MATERIAL FOR THIS EXERCISE below:

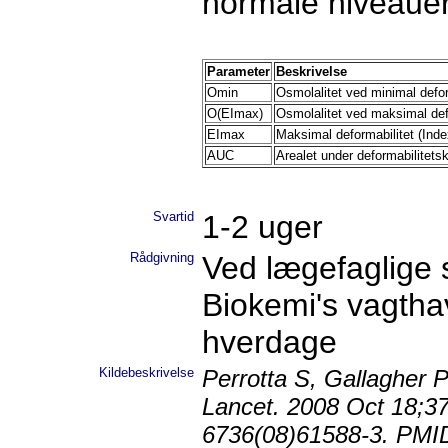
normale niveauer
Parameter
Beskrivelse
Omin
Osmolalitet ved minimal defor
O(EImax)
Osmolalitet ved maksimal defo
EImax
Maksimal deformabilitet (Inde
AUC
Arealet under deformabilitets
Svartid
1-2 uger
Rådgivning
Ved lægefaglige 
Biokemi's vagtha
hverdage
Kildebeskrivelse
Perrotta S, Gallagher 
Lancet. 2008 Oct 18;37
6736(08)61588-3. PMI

End of MATERIAL FOR THIS EXERCISE.
MATERIAL FOR THIS EXERCISE below:

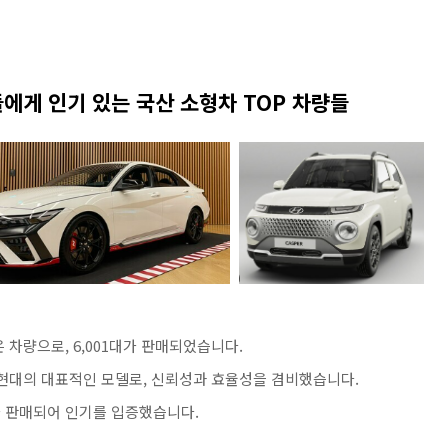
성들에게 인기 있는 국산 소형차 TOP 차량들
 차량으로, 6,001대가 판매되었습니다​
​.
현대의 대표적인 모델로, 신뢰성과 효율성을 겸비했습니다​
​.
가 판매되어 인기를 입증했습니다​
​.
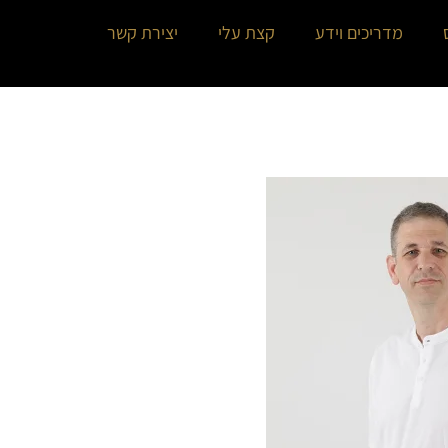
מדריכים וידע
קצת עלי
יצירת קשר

End of MATERIAL FOR THIS EXERCISE.
MATERIAL FOR THIS EXERCISE below:

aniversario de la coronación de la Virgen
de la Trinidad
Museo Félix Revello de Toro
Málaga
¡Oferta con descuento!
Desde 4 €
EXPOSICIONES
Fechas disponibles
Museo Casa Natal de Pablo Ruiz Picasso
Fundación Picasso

End of MATERIAL FOR THIS EXERCISE.

§ **EXERCISE**:
Please give back, exactly as it stands above, the stretch from the line with "normale niveauer" through the line with "6736(08)61588-3. PMI", and no line outside it.

§ **RESPONSE TO THE EXERCISE**:
normale niveauer
Parameter
Beskrivelse
Omin
Osmolalitet ved minimal defor
O(EImax)
Osmolalitet ved maksimal defo
EImax
Maksimal deformabilitet (Inde
AUC
Arealet under deformabilitets
Svartid
1-2 uger
Rådgivning
Ved lægefaglige 
Biokemi's vagtha
hverdage
Kildebeskrivelse
Perrotta S, Gallagher 
Lancet. 2008 Oct 18;37
6736(08)61588-3. PMI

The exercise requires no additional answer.